* **AIM OF THE EXERCISE**: All pictures must be left out as you transcribe the lines from the first line of the data to the line containing "Gå till innehåll", both included.

Stored items:
=== Section Start ===

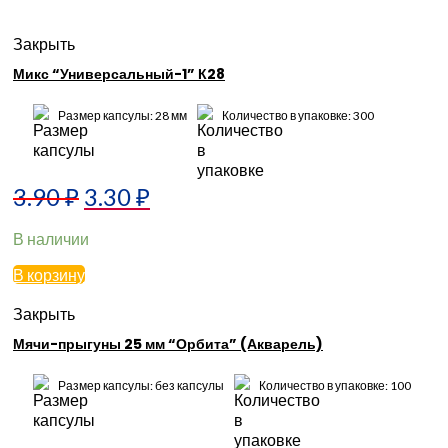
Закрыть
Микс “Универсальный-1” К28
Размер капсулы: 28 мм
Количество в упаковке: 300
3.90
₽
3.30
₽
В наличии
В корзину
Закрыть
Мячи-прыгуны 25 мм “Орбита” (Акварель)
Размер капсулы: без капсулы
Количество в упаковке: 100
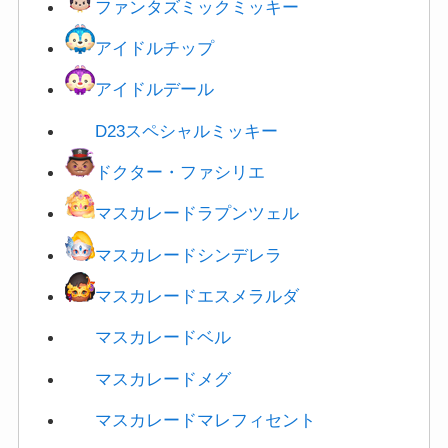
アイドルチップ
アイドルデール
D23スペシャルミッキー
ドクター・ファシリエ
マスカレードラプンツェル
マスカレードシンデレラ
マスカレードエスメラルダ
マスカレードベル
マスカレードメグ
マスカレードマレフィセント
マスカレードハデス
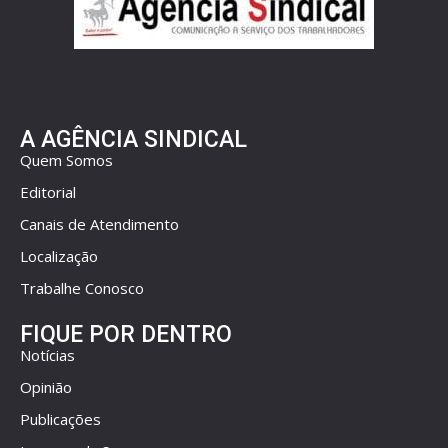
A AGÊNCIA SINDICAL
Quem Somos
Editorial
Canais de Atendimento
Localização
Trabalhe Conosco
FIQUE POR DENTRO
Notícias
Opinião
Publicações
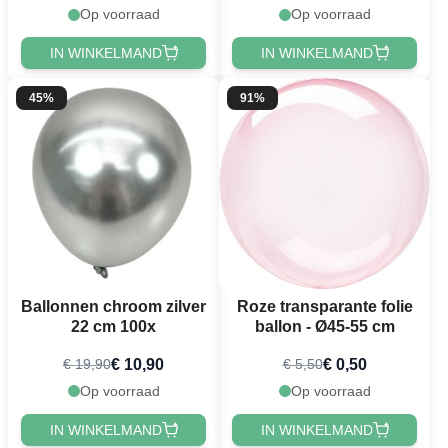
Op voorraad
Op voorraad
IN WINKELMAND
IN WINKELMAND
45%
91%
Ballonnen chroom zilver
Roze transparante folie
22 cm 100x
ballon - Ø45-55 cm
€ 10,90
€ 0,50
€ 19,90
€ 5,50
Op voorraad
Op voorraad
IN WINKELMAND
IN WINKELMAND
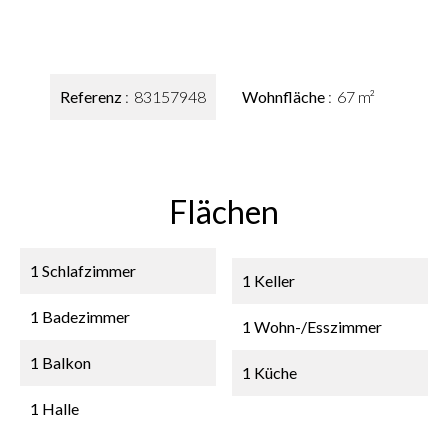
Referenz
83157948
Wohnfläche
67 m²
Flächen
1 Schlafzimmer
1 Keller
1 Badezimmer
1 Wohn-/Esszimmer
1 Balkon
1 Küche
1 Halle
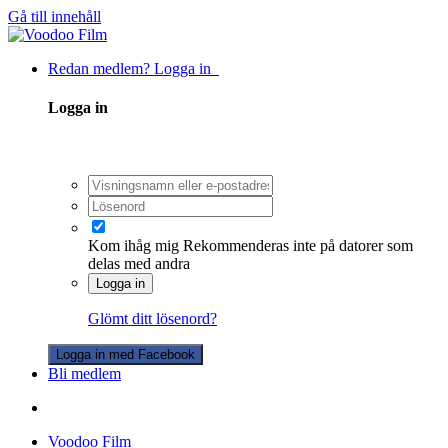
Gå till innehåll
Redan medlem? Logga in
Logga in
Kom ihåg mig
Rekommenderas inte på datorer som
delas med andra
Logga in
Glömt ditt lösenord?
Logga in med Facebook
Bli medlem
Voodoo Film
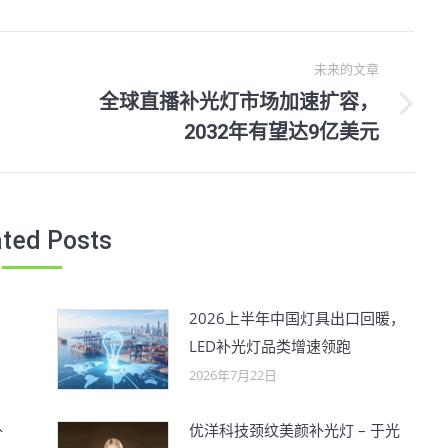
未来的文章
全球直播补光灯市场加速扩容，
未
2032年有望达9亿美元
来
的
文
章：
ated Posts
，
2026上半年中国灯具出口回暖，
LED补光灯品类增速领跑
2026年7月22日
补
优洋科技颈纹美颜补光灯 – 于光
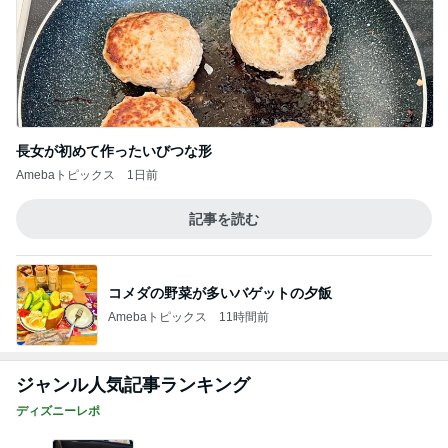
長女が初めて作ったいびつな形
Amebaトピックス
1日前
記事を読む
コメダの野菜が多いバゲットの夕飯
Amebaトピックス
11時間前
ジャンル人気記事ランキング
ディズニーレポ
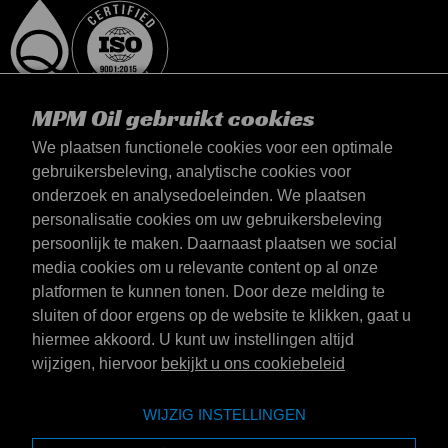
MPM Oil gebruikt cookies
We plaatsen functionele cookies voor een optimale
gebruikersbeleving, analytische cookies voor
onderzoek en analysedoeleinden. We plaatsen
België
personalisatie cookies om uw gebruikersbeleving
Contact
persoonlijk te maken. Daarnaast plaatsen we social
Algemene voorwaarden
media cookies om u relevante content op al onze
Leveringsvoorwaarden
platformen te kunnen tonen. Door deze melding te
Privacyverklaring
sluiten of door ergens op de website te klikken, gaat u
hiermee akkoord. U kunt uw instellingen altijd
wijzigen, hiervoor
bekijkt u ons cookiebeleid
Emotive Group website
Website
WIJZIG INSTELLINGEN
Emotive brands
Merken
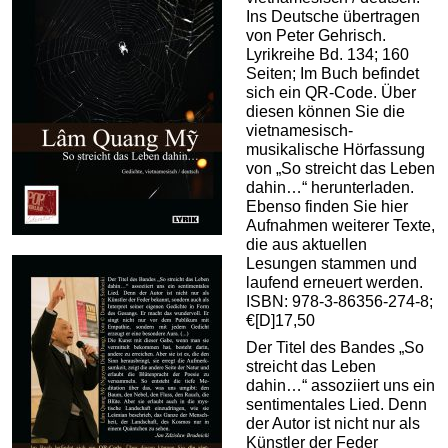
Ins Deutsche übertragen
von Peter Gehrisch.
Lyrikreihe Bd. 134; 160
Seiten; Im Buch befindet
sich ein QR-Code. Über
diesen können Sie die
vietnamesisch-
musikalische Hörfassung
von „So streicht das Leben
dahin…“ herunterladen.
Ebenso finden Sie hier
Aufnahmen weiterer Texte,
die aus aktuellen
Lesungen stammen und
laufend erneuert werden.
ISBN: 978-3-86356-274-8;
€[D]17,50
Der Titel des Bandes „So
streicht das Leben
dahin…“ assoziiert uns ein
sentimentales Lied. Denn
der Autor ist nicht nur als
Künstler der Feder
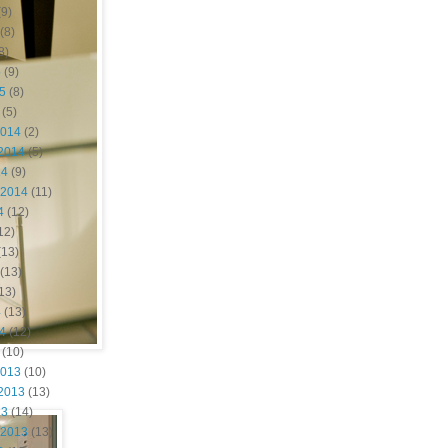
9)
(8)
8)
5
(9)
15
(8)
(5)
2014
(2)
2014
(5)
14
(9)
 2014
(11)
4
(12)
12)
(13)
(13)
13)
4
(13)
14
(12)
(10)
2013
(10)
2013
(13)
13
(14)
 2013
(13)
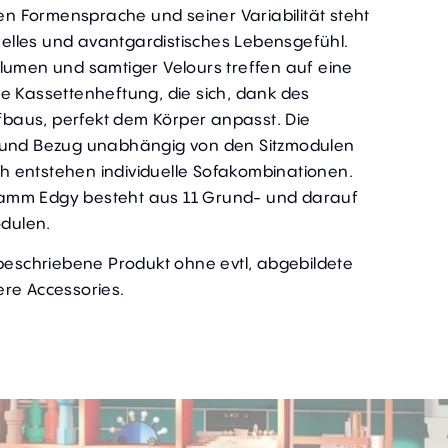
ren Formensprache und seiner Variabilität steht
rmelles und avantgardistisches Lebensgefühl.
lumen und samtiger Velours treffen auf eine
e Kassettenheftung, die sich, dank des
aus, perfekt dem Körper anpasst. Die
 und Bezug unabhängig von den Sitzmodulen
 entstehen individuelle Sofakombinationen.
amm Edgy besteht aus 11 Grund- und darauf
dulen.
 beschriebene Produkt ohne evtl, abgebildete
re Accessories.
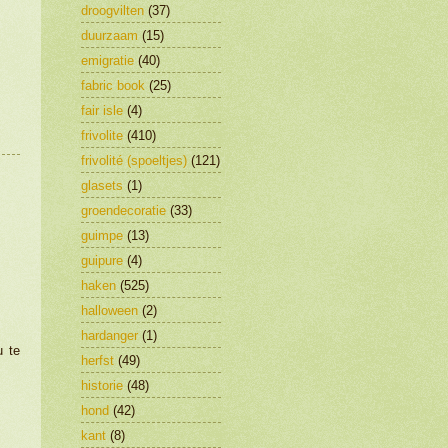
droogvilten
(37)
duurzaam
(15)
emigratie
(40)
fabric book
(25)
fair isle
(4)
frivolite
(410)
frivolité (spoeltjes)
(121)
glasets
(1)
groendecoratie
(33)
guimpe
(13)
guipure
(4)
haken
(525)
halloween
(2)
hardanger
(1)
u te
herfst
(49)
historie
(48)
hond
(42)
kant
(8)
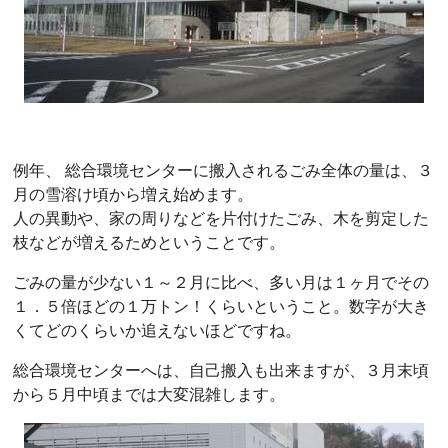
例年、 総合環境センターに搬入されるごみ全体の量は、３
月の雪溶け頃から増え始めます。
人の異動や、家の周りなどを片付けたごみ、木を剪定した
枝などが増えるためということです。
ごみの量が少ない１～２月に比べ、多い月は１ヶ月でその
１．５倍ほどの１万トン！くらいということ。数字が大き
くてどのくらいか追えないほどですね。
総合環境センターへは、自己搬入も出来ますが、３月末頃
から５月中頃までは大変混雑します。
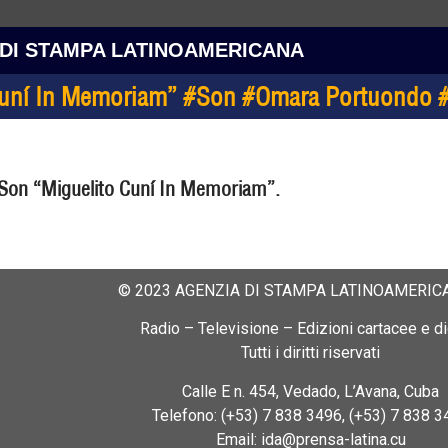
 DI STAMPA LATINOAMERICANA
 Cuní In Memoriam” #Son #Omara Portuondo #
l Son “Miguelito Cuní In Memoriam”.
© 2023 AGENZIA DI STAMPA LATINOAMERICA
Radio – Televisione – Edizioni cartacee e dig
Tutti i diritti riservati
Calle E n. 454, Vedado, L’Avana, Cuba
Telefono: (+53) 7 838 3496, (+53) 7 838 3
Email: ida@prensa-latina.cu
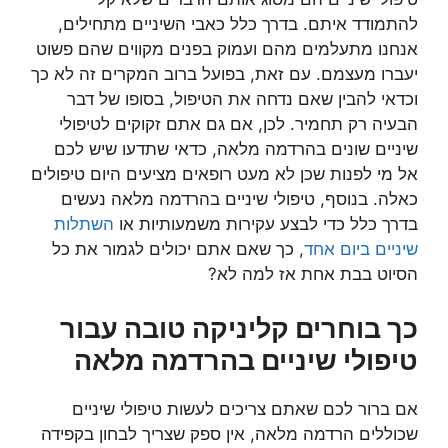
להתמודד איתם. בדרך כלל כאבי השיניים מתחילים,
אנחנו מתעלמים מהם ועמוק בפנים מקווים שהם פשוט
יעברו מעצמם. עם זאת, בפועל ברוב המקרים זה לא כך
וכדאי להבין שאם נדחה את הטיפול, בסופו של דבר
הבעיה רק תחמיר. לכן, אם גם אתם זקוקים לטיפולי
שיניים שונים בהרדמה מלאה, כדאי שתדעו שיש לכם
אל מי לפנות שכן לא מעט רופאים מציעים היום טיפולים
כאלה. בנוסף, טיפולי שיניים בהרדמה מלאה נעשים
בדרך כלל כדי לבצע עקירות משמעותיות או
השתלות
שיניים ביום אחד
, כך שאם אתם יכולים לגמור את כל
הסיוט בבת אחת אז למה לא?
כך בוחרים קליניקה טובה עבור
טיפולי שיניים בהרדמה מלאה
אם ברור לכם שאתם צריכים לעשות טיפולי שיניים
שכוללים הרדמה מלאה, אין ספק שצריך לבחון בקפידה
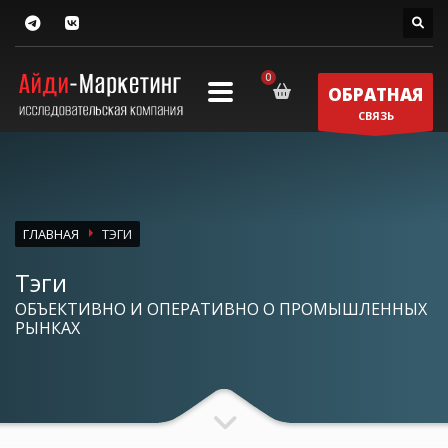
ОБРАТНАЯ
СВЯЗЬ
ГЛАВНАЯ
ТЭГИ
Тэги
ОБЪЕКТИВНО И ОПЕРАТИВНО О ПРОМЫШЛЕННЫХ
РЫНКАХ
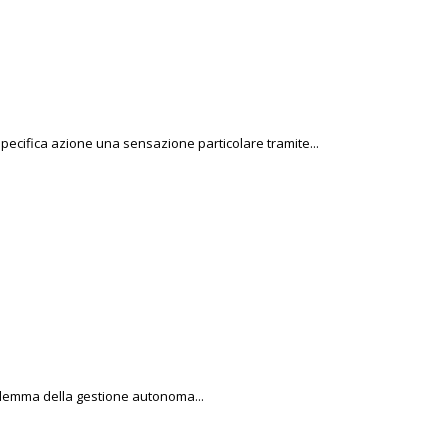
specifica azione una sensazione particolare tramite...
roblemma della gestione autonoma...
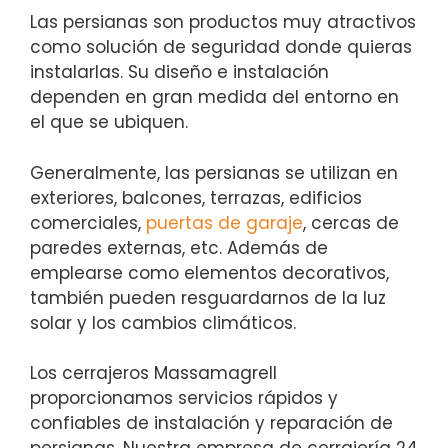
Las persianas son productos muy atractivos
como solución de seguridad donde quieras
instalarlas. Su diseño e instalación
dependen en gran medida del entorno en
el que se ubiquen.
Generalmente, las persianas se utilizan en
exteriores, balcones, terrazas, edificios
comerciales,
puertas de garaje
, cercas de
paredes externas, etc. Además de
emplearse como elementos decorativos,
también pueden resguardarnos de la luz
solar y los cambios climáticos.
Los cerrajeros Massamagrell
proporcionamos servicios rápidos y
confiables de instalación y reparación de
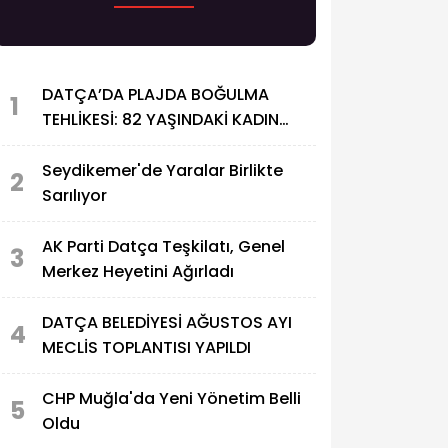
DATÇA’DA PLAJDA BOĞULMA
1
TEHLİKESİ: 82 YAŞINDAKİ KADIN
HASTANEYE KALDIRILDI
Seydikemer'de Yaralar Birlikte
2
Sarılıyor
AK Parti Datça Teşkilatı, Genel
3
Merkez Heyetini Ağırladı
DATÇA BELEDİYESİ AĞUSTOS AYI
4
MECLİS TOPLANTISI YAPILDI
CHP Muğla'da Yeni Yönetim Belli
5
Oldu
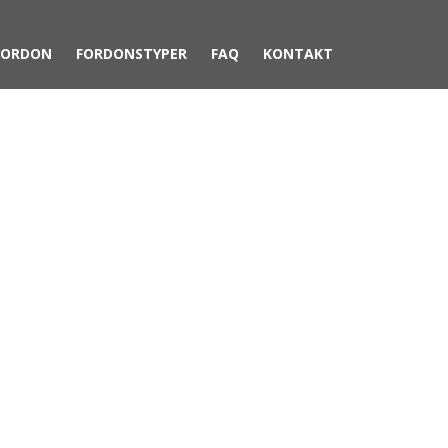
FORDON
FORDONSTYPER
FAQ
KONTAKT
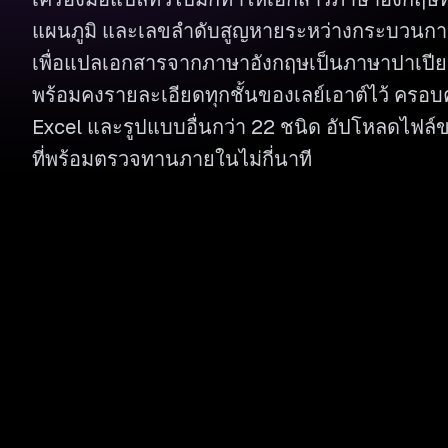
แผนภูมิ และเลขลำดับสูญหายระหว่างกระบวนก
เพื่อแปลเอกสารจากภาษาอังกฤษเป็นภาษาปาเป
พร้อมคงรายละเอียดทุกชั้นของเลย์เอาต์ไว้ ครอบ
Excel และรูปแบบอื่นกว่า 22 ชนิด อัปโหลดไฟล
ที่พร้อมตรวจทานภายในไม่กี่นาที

=== Section End ===

* **RESPONSE AREA**:
Закрыть
Микс “Универсальный-1” К28
Размер капсулы: 28 мм
Количество в упаковке: 300
3.90
₽
3.30
₽
В наличии
В корзину
Закрыть
Мячи-прыгуны 25 мм “Орбита” (Акварель)
Размер капсулы: без капсулы
Количество в упаковке: 100
アイドルチップ
アイドルデール
D23スペシャルミッキー
ドクター・ファシリエ
マスカレードラプンツェル
マスカレードシンデレラ
マスカレードエスメラルダ
マスカレードベル
マスカレードメグ
マスカレードマレフィセント
マスカレードハデス
A AGÊNCIA SINDICAL
Quem Somos
Editorial
Canais de Atendimento
Localização
Trabalhe Conosco
FIQUE POR DENTRO
Notícias
Opinião
Publicações
Op voorraad
Op voorraad
IN WINKELMAND
IN WINKELMAND
45%
91%
Ballonnen chroom zilver
Roze transparante folie
22 cm 100x
ballon - Ø45-55 cm
€ 10,90
€ 0,50
€ 19,90
€ 5,50
Op voorraad
Op voorraad
IN WINKELMAND
IN WINKELMAND
Referenz
83157948
Wohnfläche
67 m²
Flächen
1 Schlafzimmer
1 Keller
1 Badezimmer
1 Wohn-/Esszimmer
1 Balkon
1 Küche
1 Halle
Gå till innehåll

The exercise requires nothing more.